Segment Open
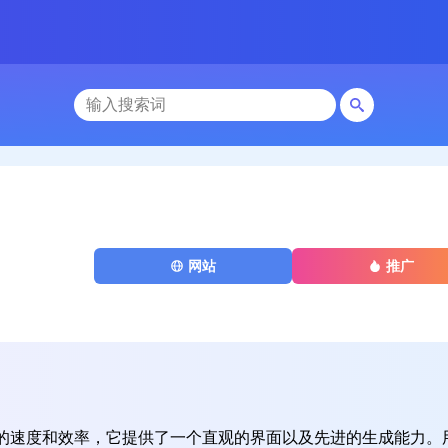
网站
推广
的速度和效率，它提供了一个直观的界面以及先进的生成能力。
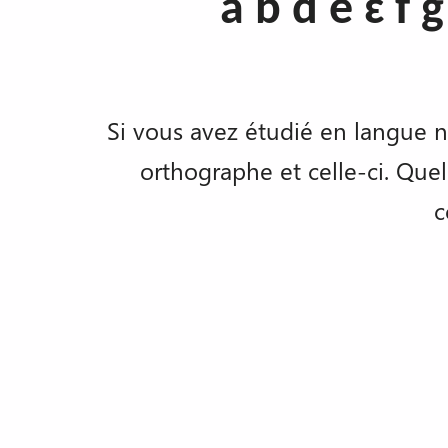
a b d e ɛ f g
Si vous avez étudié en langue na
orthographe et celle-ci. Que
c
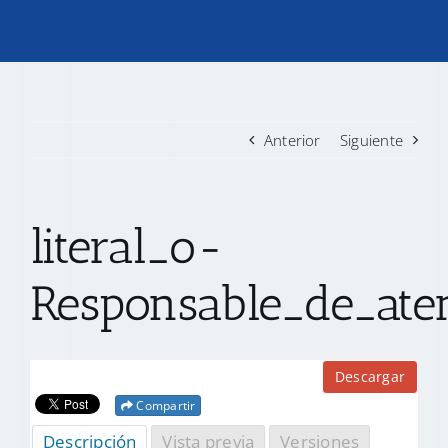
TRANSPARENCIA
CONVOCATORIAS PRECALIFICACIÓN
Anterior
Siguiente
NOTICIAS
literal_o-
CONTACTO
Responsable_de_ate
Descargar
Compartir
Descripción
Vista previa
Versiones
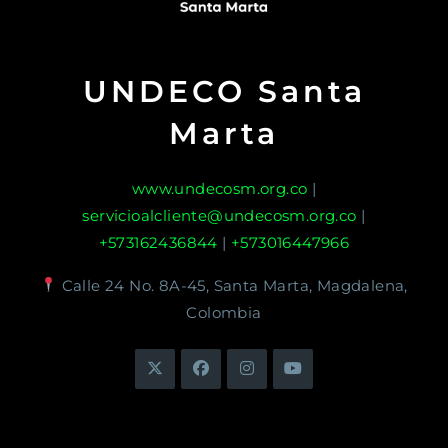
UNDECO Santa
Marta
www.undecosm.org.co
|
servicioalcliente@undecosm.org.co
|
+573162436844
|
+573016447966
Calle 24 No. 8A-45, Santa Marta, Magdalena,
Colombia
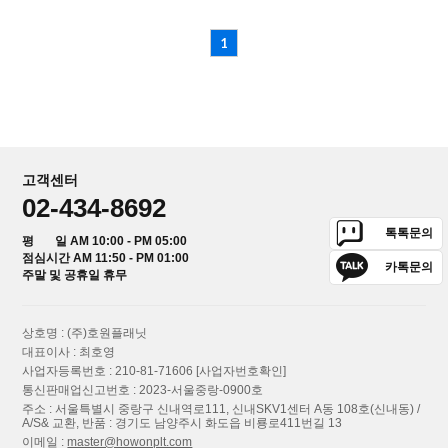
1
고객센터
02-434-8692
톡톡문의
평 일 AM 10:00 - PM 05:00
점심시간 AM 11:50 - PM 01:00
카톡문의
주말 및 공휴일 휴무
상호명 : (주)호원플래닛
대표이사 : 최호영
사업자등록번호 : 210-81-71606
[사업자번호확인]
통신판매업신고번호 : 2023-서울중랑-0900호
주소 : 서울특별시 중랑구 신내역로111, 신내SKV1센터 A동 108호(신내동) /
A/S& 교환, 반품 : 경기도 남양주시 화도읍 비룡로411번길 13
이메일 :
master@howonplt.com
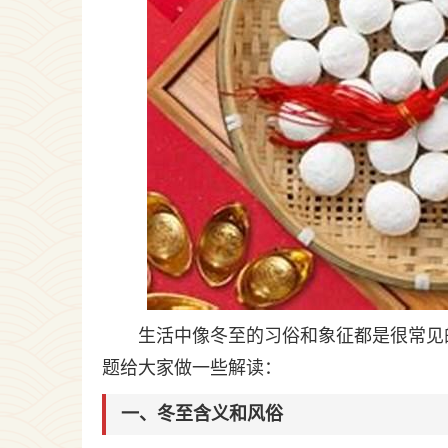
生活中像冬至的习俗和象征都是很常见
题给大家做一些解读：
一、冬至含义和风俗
Segment Closed
▸ Your task:
Give back each entry exactly as it appears. Leave pictures out.

▸ Problem solution:
网站
推广
的速度和效率，它提供了一个直观的界面以及先进的生成能力。
a b d e ɛ f g
Si vous avez étudié en langue na
orthographe et celle-ci. Que
c
TRANSPARENCIA
CONVOCATORIAS PRECALIFICACIÓN
Anterior
Siguiente
NOTICIAS
literal_o-
CONTACTO
Responsable_de_ate
Descargar
Compartir
Descripción
Vista previa
Versiones
UNDECO Santa
Marta
www.undecosm.org.co
|
servicioalcliente@undecosm.org.co
|
+573162436844
|
+573016447966
Calle 24 No. 8A-45, Santa Marta, Magdalena,
Colombia
1
고객센터
02-434-8692
톡톡문의
평 일 AM 10:00 - PM 05:00
점심시간 AM 11:50 - PM 01:00
카톡문의
주말 및 공휴일 휴무
상호명 : (주)호원플래닛
대표이사 : 최호영
사업자등록번호 : 210-81-71606
[사업자번호확인]
통신판매업신고번호 : 2023-서울중랑-0900호
주소 : 서울특별시 중랑구 신내역로111, 신내SKV1센터 A동 108호(신내동) /
A/S& 교환, 반품 : 경기도 남양주시 화도읍 비룡로411번길 13
이메일 :
master@howonplt.com
生活中像冬至的习俗和象征都是很常见
题给大家做一些解读：
一、冬至含义和风俗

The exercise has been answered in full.